- [Data to use]:
--- START ---

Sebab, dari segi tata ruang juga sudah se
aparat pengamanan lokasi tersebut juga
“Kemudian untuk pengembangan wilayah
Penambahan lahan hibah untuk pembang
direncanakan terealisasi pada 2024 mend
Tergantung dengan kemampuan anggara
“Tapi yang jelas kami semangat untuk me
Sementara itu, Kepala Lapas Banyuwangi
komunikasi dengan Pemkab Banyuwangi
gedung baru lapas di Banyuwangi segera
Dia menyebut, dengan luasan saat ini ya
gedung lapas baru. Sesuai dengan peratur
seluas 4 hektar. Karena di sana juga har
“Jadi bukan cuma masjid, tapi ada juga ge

--- END ---
--- START ---

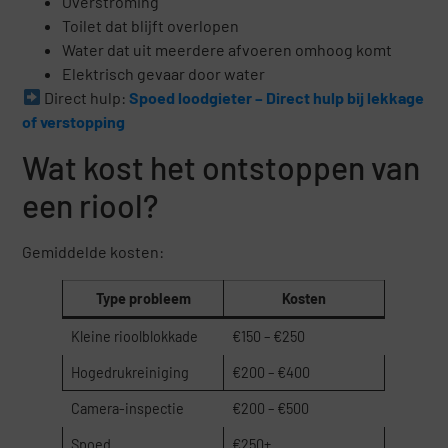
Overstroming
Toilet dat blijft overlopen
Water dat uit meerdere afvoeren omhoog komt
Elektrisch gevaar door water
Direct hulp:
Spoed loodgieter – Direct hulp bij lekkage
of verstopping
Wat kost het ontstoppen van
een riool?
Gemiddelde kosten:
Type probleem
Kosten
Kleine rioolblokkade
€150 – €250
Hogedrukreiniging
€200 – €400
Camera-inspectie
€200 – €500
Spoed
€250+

--- END ---
--- START ---

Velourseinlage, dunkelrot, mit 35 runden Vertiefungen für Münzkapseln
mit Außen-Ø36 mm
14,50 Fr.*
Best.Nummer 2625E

--- END ---

In the listing above, find the line containing "seluas 4 hektar. Karena di sana juga har" and the line containing "ada juga ge", then quote both, plus every line between them, exactly as written.

- [Your solution]:
seluas 4 hektar. Karena di sana juga har
“Jadi bukan cuma masjid, tapi ada juga ge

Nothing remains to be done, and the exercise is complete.